Left with not much else to do as the temperature continued to drop and the rain picked up, Leo pulled a few of the branches aside to watch the rain.

Most critters seemed to have the same idea as Leo and were hiding, but some had different plans. Five Wooper came waltzing out of the river, shaking their little blue bodies in the rain and happily skipping about, shooting jets of water and globs of mud at each other as they played. Lei chuckled quietly as he watched their antics. They traipsed about for a while, whooping and playing and shuffling in the mud. Leo noticed one digging up plants and chewing on something just a little ways away from the river, which he made a mental note to check out when it stopped raining. But they didn't stay out for long, and vanished back into the river just as quickly as they had come.

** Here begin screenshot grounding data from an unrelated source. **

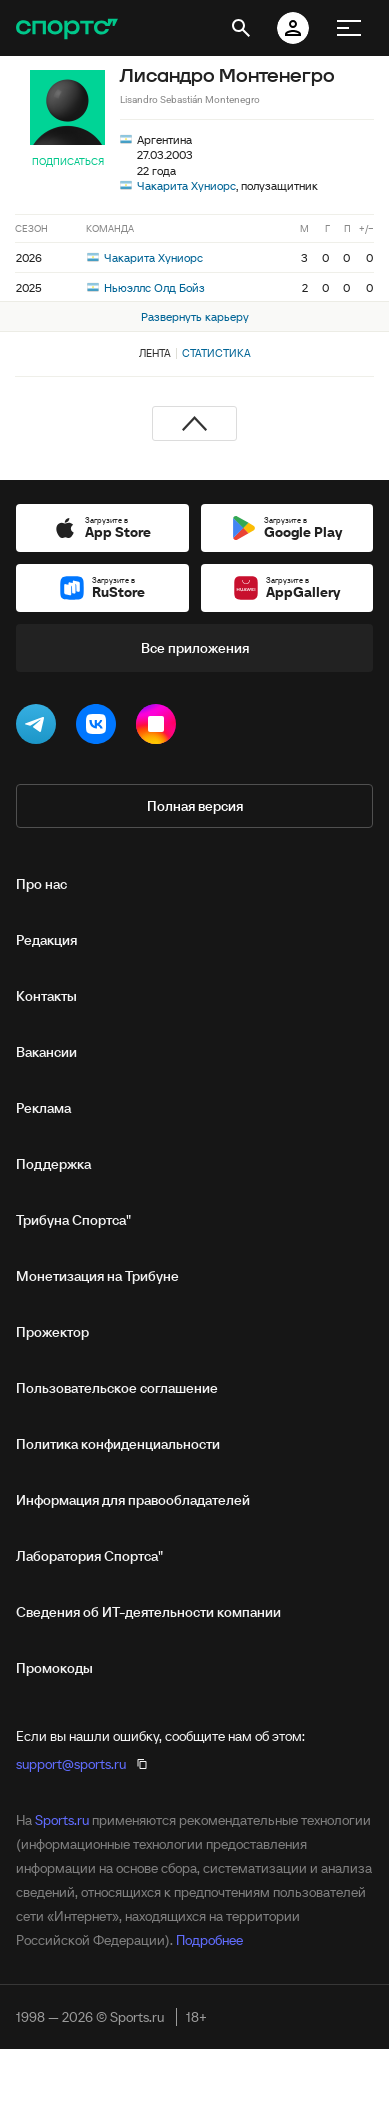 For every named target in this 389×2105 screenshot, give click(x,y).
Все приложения (195, 648)
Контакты (46, 996)
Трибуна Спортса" (73, 1220)
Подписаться (68, 161)
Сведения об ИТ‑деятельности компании (148, 1612)
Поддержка (53, 1164)
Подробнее (209, 1940)
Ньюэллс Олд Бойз (146, 287)
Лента (155, 353)
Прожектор (52, 1332)
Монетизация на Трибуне (97, 1276)
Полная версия (195, 806)
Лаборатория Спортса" (89, 1556)
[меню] (349, 28)
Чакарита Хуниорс (186, 185)
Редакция (46, 940)
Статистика (216, 353)
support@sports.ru (71, 1764)
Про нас (41, 884)
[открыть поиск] (241, 28)
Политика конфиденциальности (118, 1444)
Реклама (43, 1108)
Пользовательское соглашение (117, 1388)
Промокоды (54, 1668)
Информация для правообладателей (133, 1500)
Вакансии (46, 1052)
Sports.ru (62, 1820) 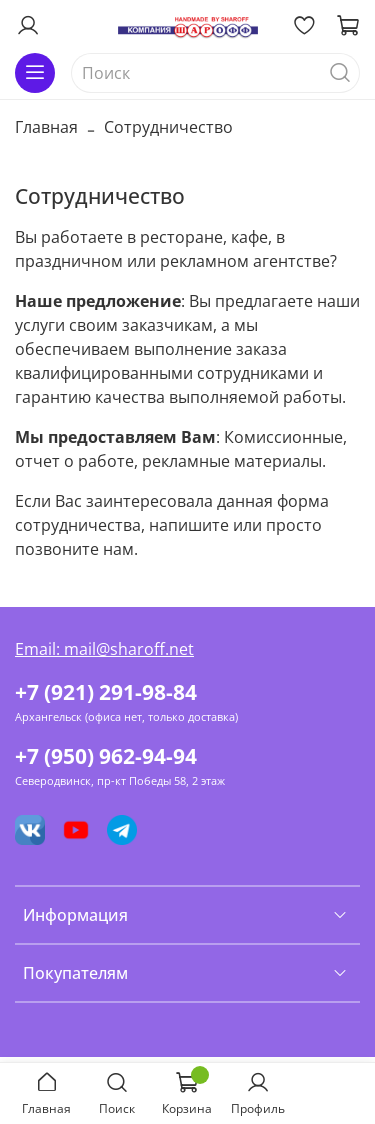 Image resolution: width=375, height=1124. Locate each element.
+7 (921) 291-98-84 (106, 692)
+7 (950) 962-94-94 (106, 756)
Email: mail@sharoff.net (104, 649)
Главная (46, 127) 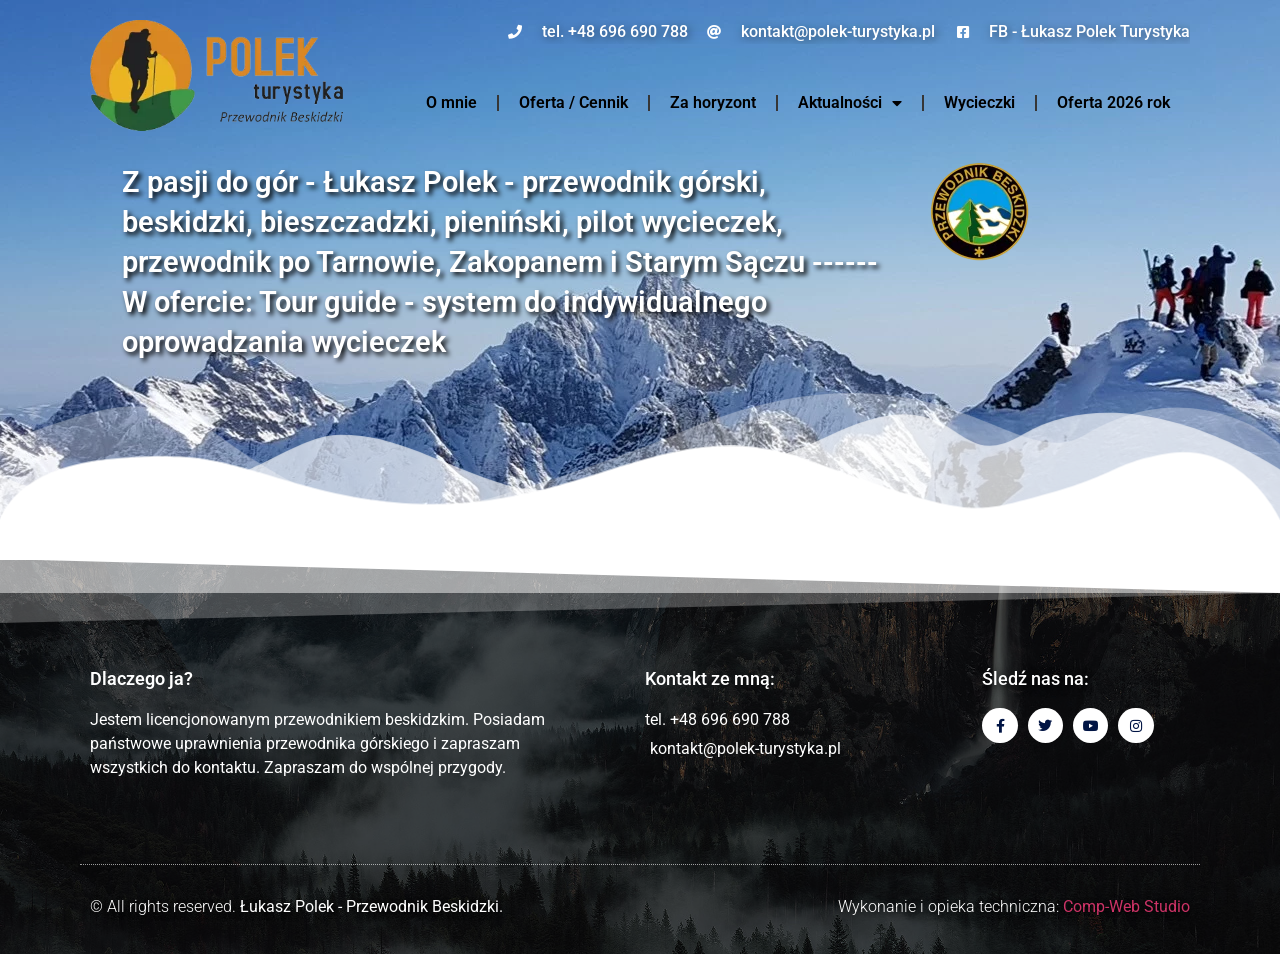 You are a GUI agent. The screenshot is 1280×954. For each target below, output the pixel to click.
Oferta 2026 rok (1113, 102)
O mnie (451, 102)
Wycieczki (979, 102)
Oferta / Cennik (573, 102)
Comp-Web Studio (1126, 906)
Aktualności (850, 103)
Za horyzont (713, 102) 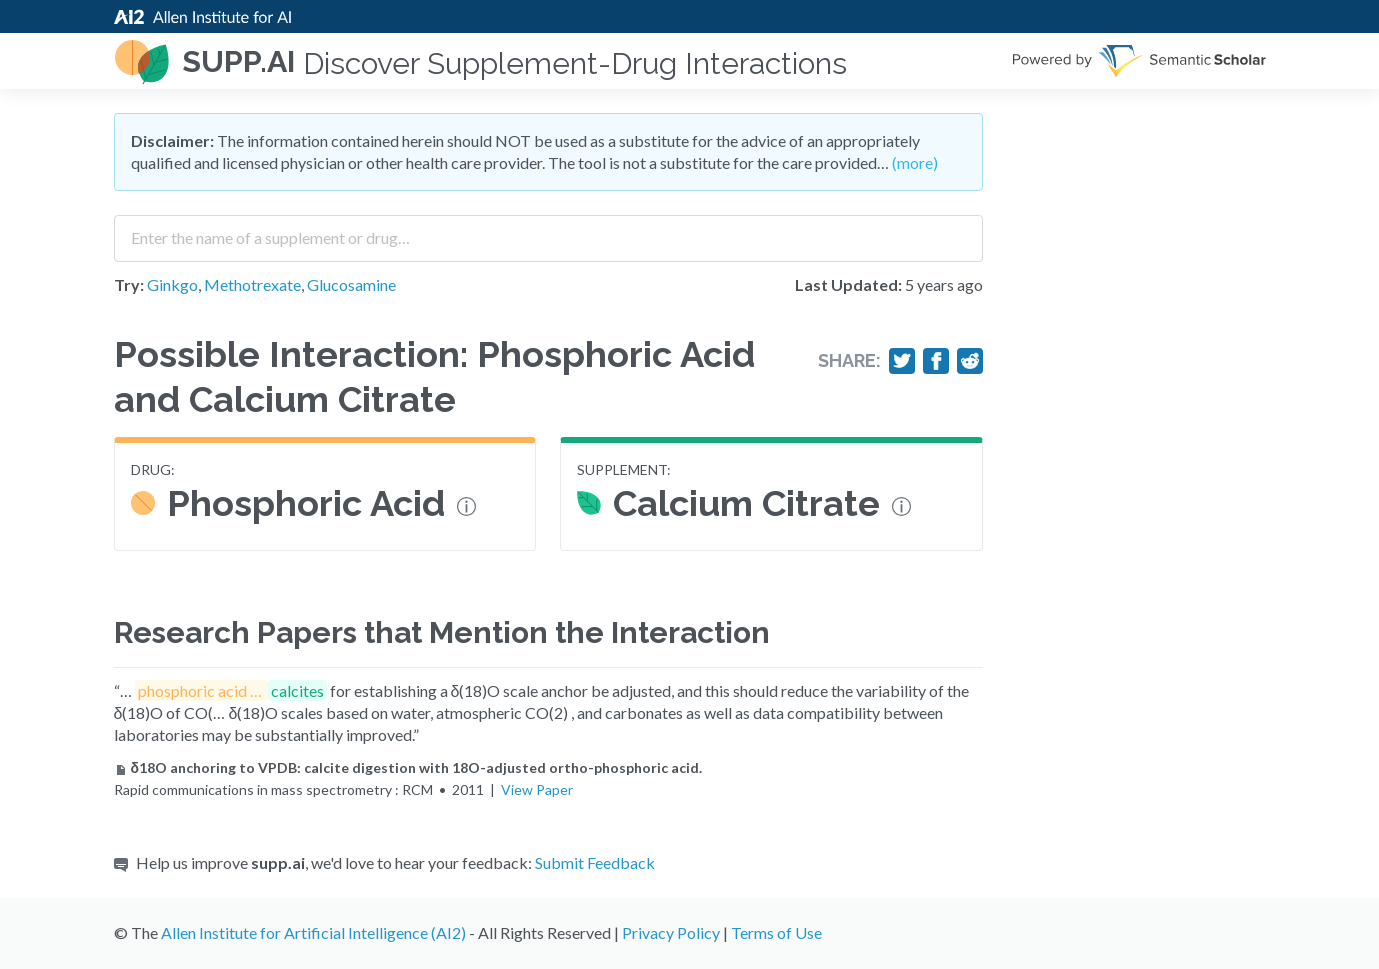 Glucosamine (351, 284)
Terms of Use (776, 932)
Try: (129, 284)
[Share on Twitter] (902, 361)
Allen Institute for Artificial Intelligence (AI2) (313, 932)
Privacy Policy (671, 932)
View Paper (537, 789)
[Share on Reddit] (970, 361)
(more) (915, 162)
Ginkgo (172, 284)
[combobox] (548, 231)
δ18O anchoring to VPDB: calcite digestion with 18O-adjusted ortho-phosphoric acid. (408, 767)
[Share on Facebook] (936, 361)
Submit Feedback (595, 862)
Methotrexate (252, 284) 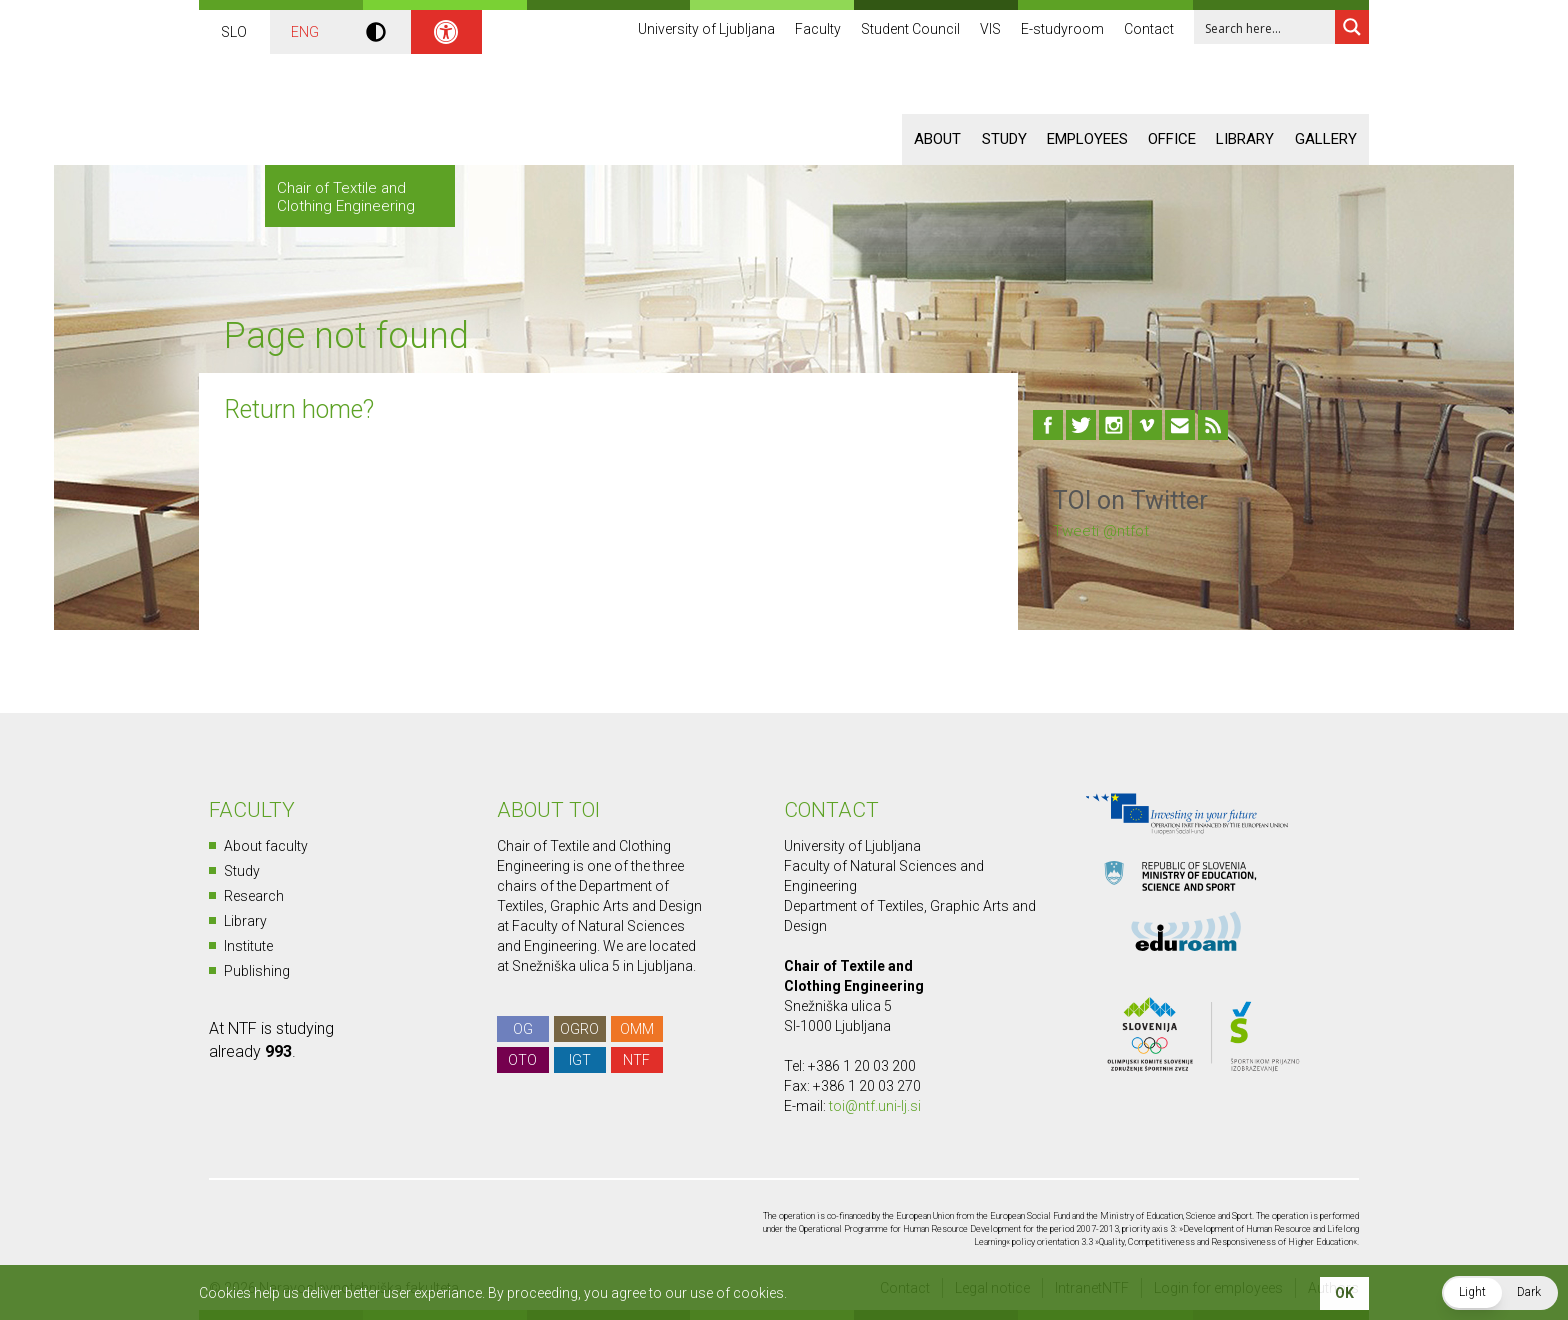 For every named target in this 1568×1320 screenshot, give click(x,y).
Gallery (1326, 139)
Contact (1149, 30)
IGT (580, 1060)
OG (523, 1029)
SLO (234, 32)
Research (254, 896)
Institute (248, 946)
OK (1344, 1293)
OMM (637, 1029)
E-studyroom (1062, 30)
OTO (522, 1060)
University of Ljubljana (706, 30)
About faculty (266, 846)
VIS (990, 30)
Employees (1087, 139)
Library (1245, 139)
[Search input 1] (1266, 27)
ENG (305, 32)
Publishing (257, 971)
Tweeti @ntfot (1101, 531)
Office (1172, 139)
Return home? (299, 409)
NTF (636, 1060)
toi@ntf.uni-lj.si (875, 1106)
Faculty (818, 30)
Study (1004, 139)
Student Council (910, 30)
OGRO (579, 1029)
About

Then another brilliant idea he should've thought if earlier flashed into Leo's mind and, shuffling through his backpack, which he had stowed beneath the tree before the rain hit, he procured his water bottles, filled with murky river water as they were. Leo promptly dumped those out and placed them beneath streams of rainwater pouring from the tree he lay under to fill up. There, he thought with a small smile, laying down. Now I have something to drink besides river water.

The rain lasted for a solid sixteen hours. Leo wasn't actually sure how long it rained, he was more of guessing based on how the rain started around mid afternoon, and ended mid morning the next day. Which sucked because now Leo was cold and stiff from laying beneath a tree for that long, unable to really cover himself at all and the tree cover only providing the bare minimum of support. And now he was hungry, so as he slid out of the tree cover, the wet soil clinging to his hands and knees and squelching beneath his feet, he made immediate plans to procure food.

Steam rolled off the ground as the early morning sun warmed it, setting the world into a picturesque moment that Leo had to stop and admire. The morning sun filtered through the trees in individual rays, and the pine needles glistened with water. Leo groaned and stretched, his knees and back popping loudly. The cold clung to his body bone-deep, and he wiggled his fingers in an attempt to bring life back into them. He stamped his feet and started moving, heading towards the Slowpoke herd, and jumping up and down to get his blood pumping, trying to alleviate at least some of the chill. So fixated on the cold he was, he almost didn't notice the churned soil where the Wooper had been digging the previous day.

Leo hesitated for a moment, debating coming back later to investigate. No, he thought to himself. I should take a look now, before I forget. So he bent over, searching around for what the Wooper had dug up.

It took a good few minutes for Leo to find anything, most of the evidence having been washed away by the rain save for the holes in the ground the Wooper had left, and what he did find filled him with hope. A plant had been dug up, with broad, dark green leaves and a large, round root that had chunks torn out of it. It looked an awful lot like a tuber – a wild potato maybe? Leo searched for more, the distinct leaves proving easy to find. He dug one up with enthusiasm, his hands clawing at the soft soil, until it revealed to him its prize – an unblemished, albeit dirt covered, root that fit snugly into the palm of his hand. It was maybe three inches long, and an inch around.

Looking at it, Leo could see the resemblance to a potato, and when he broke it open with a wet snap to taste it, his suspicions were confirmed. The pale white meat of the tuber tasted like a bitter potato, and Leo laughed aloud. Here he was, surrounded by vegetables, and he didn't even know it.

Still, he couldn't help but grin wildly. As terrible as the situation was currently, Leo could survive.

"No, not just survive," Leo told himself, digging up more of the pseudo potato plants for breakfast. "These mountains can provide everything I need to thrive."